Jobless again with no savings in the bath to pay next month’s rent with and no inclination to do anything at the moment but go get drunk.
I keep the radio on all the time, and loud, tuned to a news station so I don’t have to listen to myself think.
The whole luxury of living free of a job falls in on top of me like a half baked roof, a fantasy that wouldn’t work even if I had money to pay all the bills.
I like being around people and the idea of being here – even with the pretense of writing a novel – would drive me nuts.
I need some reason to get out of bed in the morning, need to see some face other than my own in the mirror as I shave – even if it is the face of an ugly boss screaming at me over something I fucked up.
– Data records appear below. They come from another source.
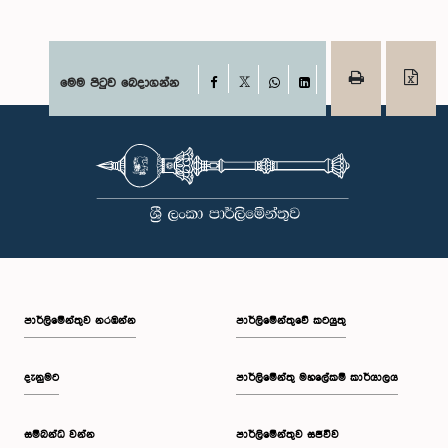
Facebook
මෙම පිටුව බෙදාගන්න
X
WhatsApp
LinkedIn
පාර්ලි‌මේන්තුව නරඹන්න
පාර්ලිමේන්තුවේ කටයුතු
දැනුමට
පාර්ලිමේන්තු මහලේකම් කාර්යාලය
සම්බන්ධ වන්න
පාර්ලිමේන්තුව සජීවීව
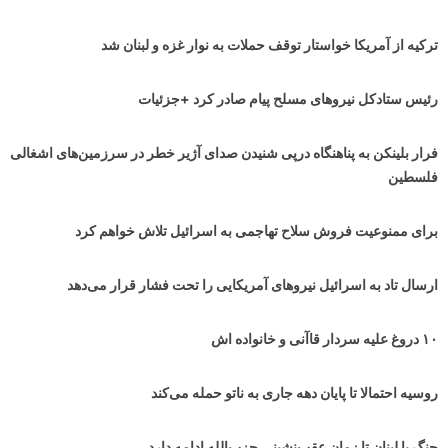
ترکیه از آمریکا خواستار توقف حملات به نوار غزه و لبنان شد
رئیس ستادکل نیروهای مسلح پیام صادر کرد +جزئیات
فرار بلینکن به پناهنگاه درپی شنیدن صدای آژیر خطر در سرزمین‌های اشغالی
فلسطین
برای ممنوعیت فروش سلاح تهاجمی به اسرائیل تلاش خواهم کرد
ارسال تاد به اسرائیل نیروهای آمریکایی را تحت فشار قرار می‌دهد
۱۰ دروغ علیه سردار قاآنی و خانواده اش
روسیه احتمالا تا پایان دهه جاری به ناتو حمله می‌کند
جنگ با لبنان تا زمان عقب‌نشینی حزب‌الله ادامه دارد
Maybe I’ll go beg a job with the band and find some inspiration from the groupies and the bar sharks I write about all the time.
I envy them because they’ve found a purpose in life. But I could never be like them.
I couldn’t take the heart ache groupies suffer, falling in and out of love nightly like they always do. And I have too much of a conscience to exploit them and every body else the way the bar sharks do.
But for some reason, they fascinate me. The whole scene does. Maybe it is because in acting out their lives, seemingly so artificial in their artifice, they have stumbled on a corner of reality I still can’t sink my teeth into, and find that my role in their world is as an observer or confidant, or even someone to provide the victims a measure of comfort when they fall down.
For some reason, I can still hear their voices in my head long after I have sobered up.
It’s the quiet of the rat trap I live in that scares me. I’m the only person I meet here, and when I do, I hate what that person has to say, and I fear the pathetic look of panic I glimpse in his eyes.
Yes, I think I’ll go get drunk tonight, pick up one of the groups, let her fill my head with all that prattle other men find so annoying, but which does much to chase out my own thoughts, and when I wake up, someone else will be here in the morning to help fill up the silence.